- To do -
Below are entries. Copy exactly the lines running from the line that holds "for multiple items together." to the line that holds "Superfamille IPK", with both ends included.

- Given data -
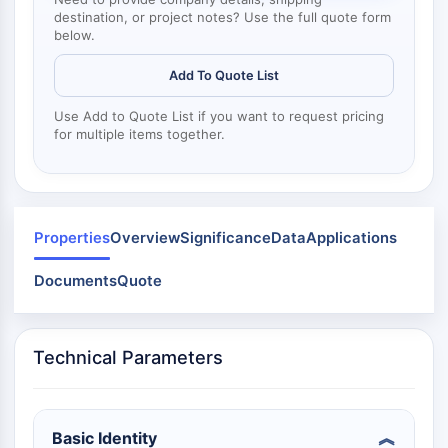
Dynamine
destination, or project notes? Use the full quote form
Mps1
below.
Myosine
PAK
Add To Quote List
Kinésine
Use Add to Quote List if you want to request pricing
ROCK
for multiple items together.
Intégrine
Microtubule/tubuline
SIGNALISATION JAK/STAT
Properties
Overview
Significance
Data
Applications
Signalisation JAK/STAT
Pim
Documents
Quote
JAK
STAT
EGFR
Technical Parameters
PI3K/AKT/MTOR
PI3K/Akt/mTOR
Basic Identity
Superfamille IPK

--

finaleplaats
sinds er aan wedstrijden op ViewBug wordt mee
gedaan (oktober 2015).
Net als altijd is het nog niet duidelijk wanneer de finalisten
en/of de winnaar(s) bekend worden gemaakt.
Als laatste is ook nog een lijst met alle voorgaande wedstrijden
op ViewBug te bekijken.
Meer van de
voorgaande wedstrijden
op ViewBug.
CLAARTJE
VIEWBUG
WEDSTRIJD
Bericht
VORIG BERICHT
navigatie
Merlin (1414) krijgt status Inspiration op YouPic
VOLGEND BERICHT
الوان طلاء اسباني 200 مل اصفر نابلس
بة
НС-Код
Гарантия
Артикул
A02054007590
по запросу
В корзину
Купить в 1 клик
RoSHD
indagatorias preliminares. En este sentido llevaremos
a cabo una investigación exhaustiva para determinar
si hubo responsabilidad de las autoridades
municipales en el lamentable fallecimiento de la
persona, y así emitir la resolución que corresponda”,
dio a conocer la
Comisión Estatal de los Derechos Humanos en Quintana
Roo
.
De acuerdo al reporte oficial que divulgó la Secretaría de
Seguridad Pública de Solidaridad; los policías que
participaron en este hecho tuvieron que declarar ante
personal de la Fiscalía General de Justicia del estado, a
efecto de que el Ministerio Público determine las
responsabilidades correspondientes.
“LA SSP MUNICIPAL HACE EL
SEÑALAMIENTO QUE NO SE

- Answer section -
for multiple items together.
Intégrine
Microtubule/tubuline
SIGNALISATION JAK/STAT
Properties
Overview
Significance
Data
Applications
Signalisation JAK/STAT
Pim
Documents
Quote
JAK
STAT
EGFR
Technical Parameters
PI3K/AKT/MTOR
PI3K/Akt/mTOR
Basic Identity
Superfamille IPK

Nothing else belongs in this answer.